STANFORD, CALIF. – Stanford Health Care announced that it has been recertified by The Joint Commission as an Advanced Comprehensive Stroke Center, a prestigious designation reserved for institutions with specific abilities to receive and treat the most complex stroke cases.
Stanford Health Care was first recognized as a Joint Commission designated Primary Stroke Center in 2004. Stanford Health Care then received the first ever Advanced Comprehensive Stroke Center designation in the county in 2012, shortly after it was launched by The Joint Commission in partnership with the American Heart Association/American Stroke Association. Since then, recertification was awarded in both 2014 and 2016, as certification lasts for a two-year period for Joint Commission-accredited acute care hospitals.
“This advanced recertification demonstrates the tremendous commitment and expertise of Stanford Health Care caregivers to ensuring that our stroke patients receive the best possible care and treatment,” said Gregory W. Albers, MD, director of the Stanford Stroke Center. “Our doctors provide advanced multidisciplinary care for all of our patients.
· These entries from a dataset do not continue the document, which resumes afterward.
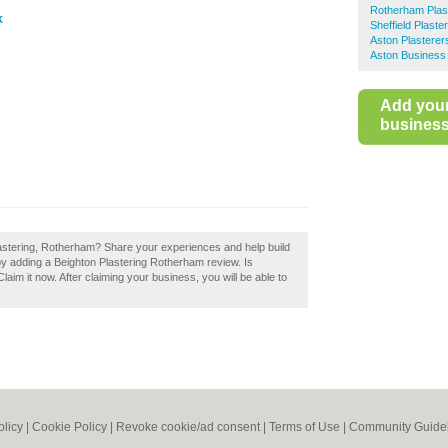
Rotherham Plas
k
Sheffield Plaste
Aston Plasterer
Aston Business 
Add you
business 
lastering, Rotherham? Share your experiences and help build
by adding a Beighton Plastering Rotherham review. Is
im it now. After claiming your business, you will be able to
olicy
|
Cookie Policy
|
Revoke cookie/ad consent |
Terms of Use
|
Community Guide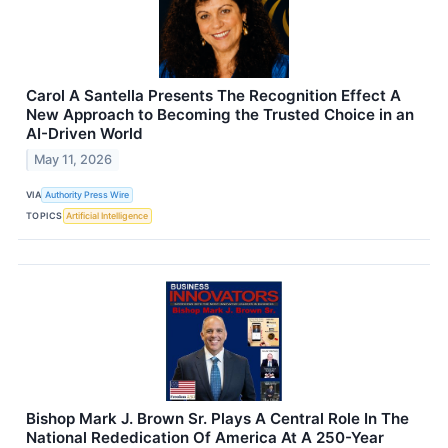
Carol A Santella Presents The Recognition Effect A
New Approach to Becoming the Trusted Choice in an
AI-Driven World
May 11, 2026
VIA
Authority Press Wire
TOPICS
Artificial Intelligence
Bishop Mark J. Brown Sr. Plays A Central Role In The
National Rededication Of America At A 250-Year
We are very proud that our efforts to continuously advance care using a coordinated approach has led to national recognition of our success in caring for highly complex stroke patients.”
When the team of Joint Commission surveyors came to Stanford in December, they found that the hospital met or exceeded all required standards, including advanced imaging and treatment capabilities, 24/7 availability of specialized treatments, participation in research and staff and physicians who have the unique education and competencies to care for complex stroke patients.
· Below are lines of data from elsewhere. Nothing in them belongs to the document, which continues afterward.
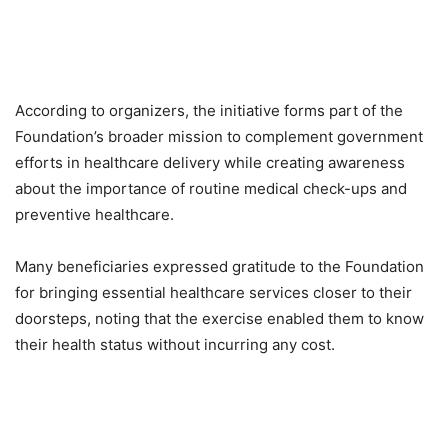
According to organizers, the initiative forms part of the
Foundation’s broader mission to complement government
efforts in healthcare delivery while creating awareness
about the importance of routine medical check-ups and
preventive healthcare.
Many beneficiaries expressed gratitude to the Foundation
for bringing essential healthcare services closer to their
doorsteps, noting that the exercise enabled them to know
their health status without incurring any cost.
Stanford Health Care uses a multidisciplinary group of specialists in the fields of vascular neurology, neurocritical care, neurosurgery, interventional neuroradiology, neuroimaging, neurology hospitalists, rehabilitation, emergency medicine, social work, pharmacy and nutrition, all using a coordinated approach to care for complex stroke patients.
The Stanford approach to stroke care
“One of the hallmarks of the Stanford program is its system for urgent transfers and immediate access to treatment,” Albers continued. “For patients experiencing an acute ischemic stroke, Stanford offers ultra RAPID transport coordinated by the Transfer Center, immediate access to advanced neuroimaging upon arrival and guaranteed ICU and Cath Lab access 24/7.” Over the past 25 years, the Stanford Stroke Center has provided care for more than 26,000 inpatients with cerebrovascular disorders. Nine physicians are on call for stroke emergencies at all times.
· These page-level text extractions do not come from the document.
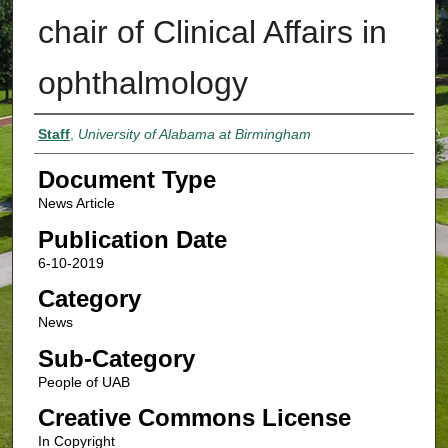
chair of Clinical Affairs in
ophthalmology
Authors
Staff
,
University of Alabama at Birmingham
Document Type
News Article
Publication Date
6-10-2019
Category
News
Sub-Category
People of UAB
Creative Commons License
In Copyright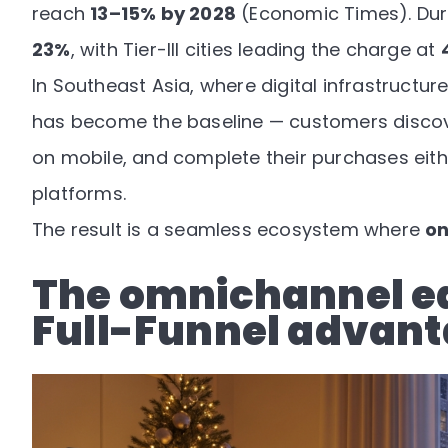
reach
13–15% by 2028
(
Economic Times
). Du
23%
, with Tier-III cities leading the charge at
In Southeast Asia, where digital infrastructu
has become the baseline — customers disco
on mobile, and complete their purchases eit
platforms.
The result is a seamless ecosystem where
on
The omnichannel e
Full-Funnel advan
In addition to providing patient care, the Stanford team has pioneered major advances in medical therapies, neurosurgical techniques and interventional neuroradiologic procedures, participated in more than 250 Clinical Stroke Trials and published more than 1,000 articles in scientific journals. The program receives extensive NIH grant support and contributes extensive research findings to the AHA's International Stroke Meeting each year.
The Stanford Stroke Center has also been instrumental in developing national guidelines on stroke care beginning in 1993 with its guidelines on management of TIAs. Since then, it has developed or modified national guidelines for Stroke Treatment and Prevention, TIA Definition, Diagnosis and Evaluation and Stroke Prevention in Atrial Fibrillation.